Optimize computation orders#13672
Conversation
…pengwa/optimize_compute
baijumeswani
left a comment
There was a problem hiding this comment.
Looks good. Sorry for the delay in the review. Please update the branch to address failing pipelines.
…pengwa/optimize_compute
| transformers.emplace_back(std::make_unique<ReshapeFusion>(compatible_eps)); | ||
| transformers.emplace_back(std::make_unique<ConcatSliceElimination>(compatible_eps)); | ||
| #if defined(USE_CUDA) || defined(USE_ROCM) | ||
| transformers.emplace_back(std::make_unique<ComputationReductionTransformer>(compatible_eps)); |
There was a problem hiding this comment.
Why are we deleting this transformer?
There was a problem hiding this comment.
Oh This is a renaming., now it is called ComputeOptimizer
| "${ONNXRUNTIME_INCLUDE_DIR}/core/optimizer/*.h" | ||
| "${ONNXRUNTIME_ROOT}/core/optimizer/*.h" | ||
| "${ONNXRUNTIME_ROOT}/core/optimizer/*.cc" | ||
| "${ONNXRUNTIME_ROOT}/core/optimizer/compute_optimizer/*.h" |
There was a problem hiding this comment.
All the code in these files and in the test files is wrapped in ENABLE_TRAINING so why add these files here? You can add them within the if (onnxruntime_ENABLE_TRAINING) condition
There was a problem hiding this comment.
Because the optimizer is applicable for inferencing. I intent to make it easier to enable it for inference later without changing file location and cmake macros.
| // 3. Should all inputs be allowed when track back further (bottom-up); | ||
| // if not, add the input index restriction as MatMul did. | ||
| {GetFullQualifiedOpName("Add", kOnnxDomain), | ||
| OpPassThroughConfig({}, std::make_shared<SimplePassThroughActor>(), opset_14_13_7_6_1)}, |
There was a problem hiding this comment.
what is the benefit of creating these const initializer list? Since any opportunity for reuse across the ops is purely coincidental.
There was a problem hiding this comment.
Defining a temporary list of opsets, on windows, later when we read it it is found some values are always zero. So I have to make is a constant to make it run correctly.
…pengwa/optimize_compute
### Optimize computation orders
In `Roberta/Electra`, when `ClassificationHead` is used, there is
slicing operation on features on sequence_length dimensions, then loss
calculations only depend on this sliced data. This is a slicing at axis
1. Before slicing the shape is [batch, sequence_length, hidden], after
slicing, it becomes [batch , hidden_stage]

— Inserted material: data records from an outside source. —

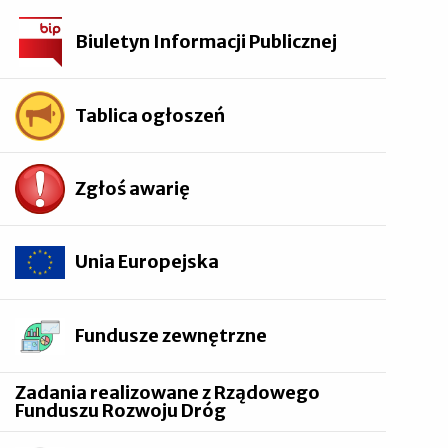
Biuletyn Informacji Publicznej
Tablica ogłoszeń
Zgłoś awarię
Unia Europejska
Fundusze zewnętrzne
Zadania realizowane z Rządowego
Funduszu Rozwoju Dróg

We had opportunities to bring this slicing earlier as much as possible,
by passing through simple elementwise ops (like Add/Div), or
Layernorm/Softmax(if their reduce axis is after the slicing axis), or
even MatMul's the left operand (if only it did not affect the last
dims).
For operators like Reshape/Transpose, it is special since they have
either data specified (after slicing we need update), or they have perm
specified, which requires the input rank remain unchanged. So for those
kinds of operators, we can remain the original rank, but just leave the
sliced dim to be 1, after the compute completed, we do a Squeeze.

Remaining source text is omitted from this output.